Create and Embed Sound Annotations in PDFs on Android

PSPDFKit supports the reading and creation of sound annotations with embedded audio data. There’s also full UI support for playing back and recording new sound annotations.

Creating Sound Annotations

SoundAnnotations can be created programmatically in the same way as other supported annotations can. The audio data that should be set on an annotation needs to be wrapped in an EmbeddedAudioSource. EmbeddedAudioSource expects the raw audio data in PCM format served by either a DataProvider or a byte array. You’ll also need to provide details about the supplied audio data: sample rate, sample size, and the number of channels.
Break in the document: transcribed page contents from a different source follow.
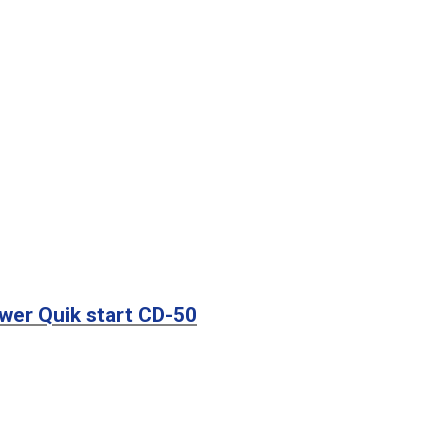
er Quik start CD-50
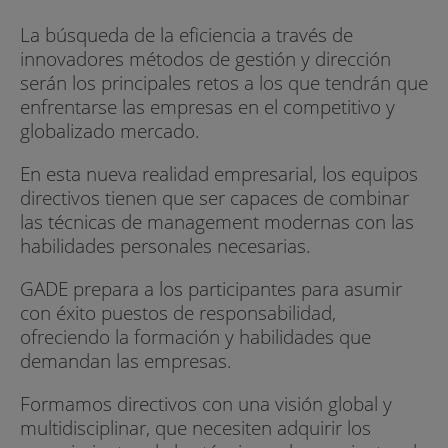
La búsqueda de la eficiencia a través de
innovadores métodos de gestión y dirección
serán los principales retos a los que tendrán que
enfrentarse las empresas en el competitivo y
globalizado mercado.
En esta nueva realidad empresarial, los equipos
directivos tienen que ser capaces de combinar
las técnicas de management modernas con las
habilidades personales necesarias.
GADE prepara a los participantes para asumir
con éxito puestos de responsabilidad,
ofreciendo la formación y habilidades que
demandan las empresas.
Formamos directivos con una visión global y
multidisciplinar, que necesiten adquirir los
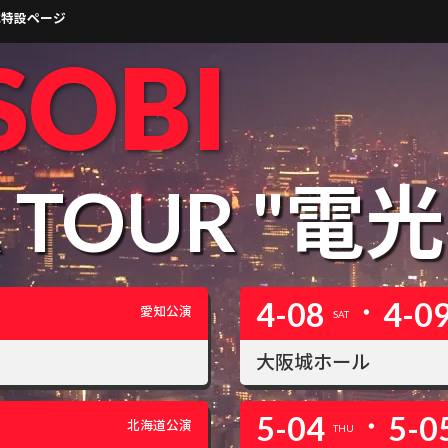
式特設ページ
SOBI
A
TOUR
"電光
・
4-08
4-0
愛知公演
SAT
大阪城ホール
・
5-04
5-0
北海道公演
THU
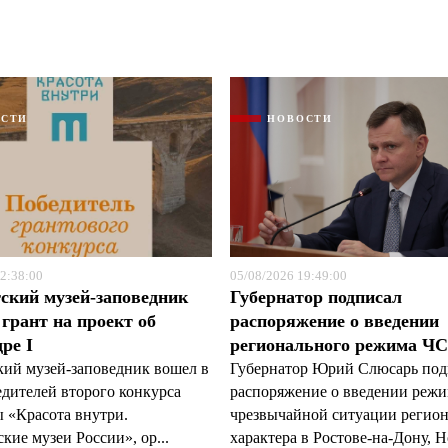
ОСТИ
НОВОСТИ
Я согласен с
Я согласен с
политикой конфиденциальности и защиты информации
политикой конфиденциальности и защиты информации
2:38:00
05/08/2026 19:49:00
ский музей-заповедник
Губернатор подписал
грант на проект об
распоряжение о введении
ре I
регионального режима Ч
кий музей-заповедник вошел в
Губернатор Юрий Слюсарь под
едителей второго конкурса
распоряжение о введении реж
 «Красота внутри.
чрезвычайной ситуации регио
кие музеи России», ор...
характера в Ростове-на-Дону, Н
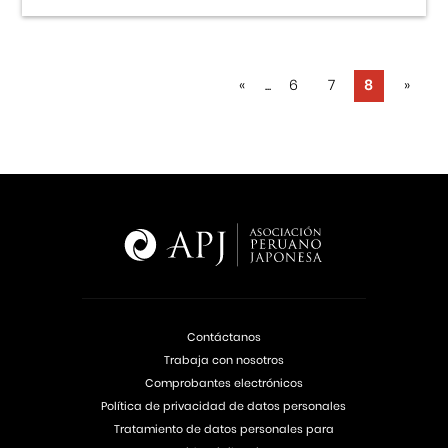
«
...
6
7
8
»
Contáctanos
Trabaja con nosotros
Comprobantes electrónicos
Política de privacidad de datos personales
Tratamiento de datos personales para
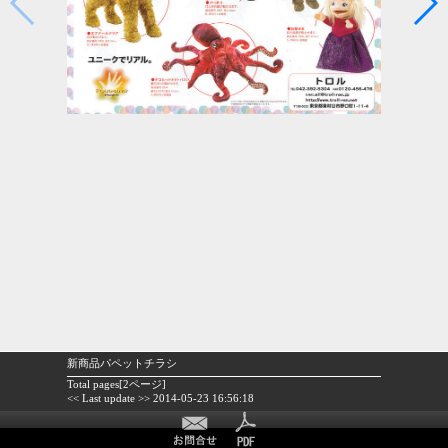
新商品パペットチラシ
Total pages[2ページ]
<< Last update >> 2014-05-23 16:56:18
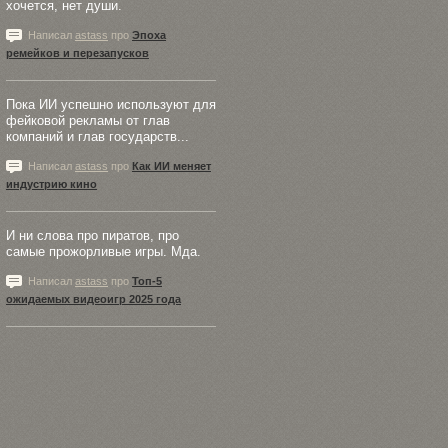
хочется, нет души.
Написал
astass
про
Эпоха
ремейков и перезапусков
Пока ИИ успешно используют для
фейковой рекламы от глав
компаний и глав государств...
Написал
astass
про
Как ИИ меняет
индустрию кино
И ни слова про пиратов, про
самые прожорливые игры. Мда.
Написал
astass
про
Топ-5
ожидаемых видеоигр 2025 года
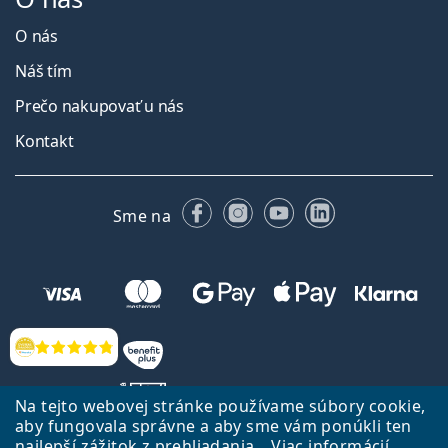
O nás
Náš tím
Prečo nakupovať u nás
Kontakt
Facebooku
Instagrame
YouTube
LinkedIn
Sme na
Hodnotenia
Na tejto webovej stránke používame súbory cookie,
aby fungovala správne a aby sme vám ponúkli ten
najlepší zážitok z prehliadania.
Viac informácií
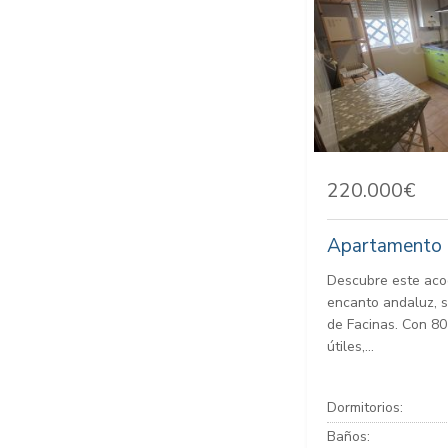
220.000€
Apartamento P
Descubre este aco
encanto andaluz, s
de Facinas. Con 80
útiles,...
Dormitorios:
Baños:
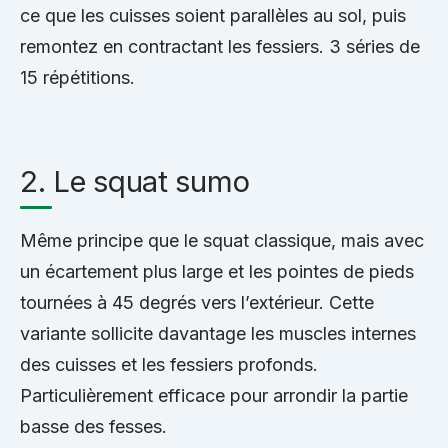
ce que les cuisses soient parallèles au sol, puis
remontez en contractant les fessiers. 3 séries de
15 répétitions.
2. Le squat sumo
Même principe que le squat classique, mais avec
un écartement plus large et les pointes de pieds
tournées à 45 degrés vers l’extérieur. Cette
variante sollicite davantage les muscles internes
des cuisses et les fessiers profonds.
Particulièrement efficace pour arrondir la partie
basse des fesses.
Note that the audio data is expected to be in a format defined by the PDF specification, i.e. big-endian with interleaved channels.

The easiest way to create instances of EmbeddedAudioSource is by using AudioExtractor, which extracts audio tracks from media files and automatically converts the extracted audio data into the format that can be used by our model classes.

The following example shows how to create a sound annotation with audio data extracted from a media file in the application’s assets:

// The audio decoder supports decoding audio tracks from all media formats that are supported by `MediaExtractor`.
// Even video file formats are supported.
val audioExtractor = AudioExtractor(this, Uri.parse("file:///android_asset/media-file.mp3"))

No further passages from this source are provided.